The National Insurance Crime Bureau (NICB) released its annual Hot Wheels report which identifies the 10 most stolen vehicles in the United States. The report examines vehicle theft data submitted by law enforcement to the National Crime Information Center (NCIC) and determines the vehicle make, model and model year most reported stolen in 2016.

Included with today’s release is a list of the top 25 2016 vehicle makes and models that were reported stolen in calendar year 2016.

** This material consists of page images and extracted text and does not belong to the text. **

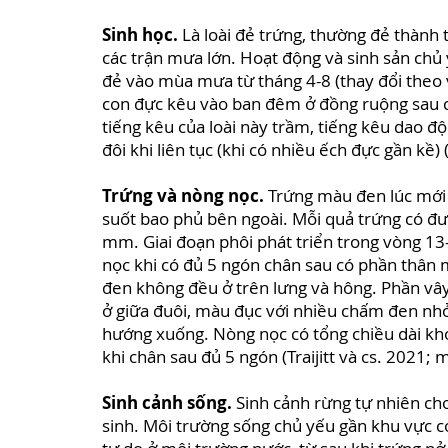
Sinh học.
Là loài đẻ trứng, thường đẻ thành
các trận mưa lớn. Hoạt động và sinh sản chủ
đẻ vào mùa mưa từ tháng 4-8 (thay đổi theo
con đực kêu vào ban đêm ở đồng ruộng sau 
tiếng kêu của loài này trầm, tiếng kêu dao đ
đôi khi liên tục (khi có nhiều ếch đực gần kề) 
Trứng và nòng nọc.
Trứng màu đen lúc mới đ
suốt bao phủ bên ngoài. Mỗi quả trứng có đ
mm. Giai đoạn phôi phát triển trong vòng 13
nọc khi có đủ 5 ngón chân sau có phần thân
đen không đều ở trên lưng và hông. Phần vây
ở giữa đuôi, màu đục với nhiều chấm đen nh
hướng xuống. Nòng nọc có tổng chiều dài kho
khi chân sau đủ 5 ngón (Traijitt và cs. 2021; 
Sinh cảnh sống.
Sinh cảnh rừng tự nhiên cho
sinh. Môi trường sống chủ yếu gần khu vực c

While Honda Accords and Civics dominate this annual list, they are older, pre-“smart key” production models. Since the introduction of smart keys and other anti-theft technology, Honda thefts have fallen precipitously. As the list of top 25 most stolen 2016 model year vehicles shows, there were only 493 thefts of Accords last year.

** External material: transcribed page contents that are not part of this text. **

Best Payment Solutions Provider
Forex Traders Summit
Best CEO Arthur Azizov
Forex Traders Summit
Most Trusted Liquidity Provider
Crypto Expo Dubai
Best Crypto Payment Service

Technology is working, but complacency can defeat it. While thefts are down dramatically since their all-time high in 1992, thousands of vehicles continue to be stolen each year because owners leave their keys or fobs in the vehicles and that invites theft.

For 2016, the most stolen vehicles in the nation were:

Rank Make/Model Model year most stolen / (# thefts) Total model thefts
1 Honda Accord 1997 (7,527) 50,427
2 Honda Civic 1998 (7,578) 49,547
3 Ford Pick-Up (Full Size) 2006 (2,986) 32,721
4 Chevrolet Pick-Up (Full Size) 2004 (2,107) 31,238
5 Toyota Camry 2016 (1,113) 16,732
6 Nissan Altima 2015 (1,673) 12,221
7 Dodge Pick-Up (Full Size) 2001 (1,288) 12,128
8 Toyota Corolla 2015 (1,070) 11,989
9 Chevrolet Impala 2008 (1,013) 9,749
10 Jeep Cherokee/Grand Cherokee 2000 (898) 9,245

The following are the top 10 2016 model year vehicles stolen during calendar year 2016:

Rank Make/Model Total thefts
1 Toyota Camry 1,113
2 Nissan Altima 1,063
3 Toyota Corolla 982
4 Dodge Charger 945
5 Ford Fusion 914
6 Hyundai Sonata 887
7 GMC Sierra 884
8 Hyundai Elantra 832
9 Ford Pick-Up (Full Size) 738
10 Ford Transit 669

“The increase in vehicle thefts over the past two years should be a reminder that drivers must do their part to protect their vehicles,” said NICB President and CEO Joe Wehrle. “Anti-theft systems in newer model cars and trucks are excellent, but they don’t work if you don’t use them. Far too many thefts occur because the vehicle is left unlocked and the key or fob is inside. Taking the time to lock it up every time you leave it can save a whole lot of headache and expense in the long run.”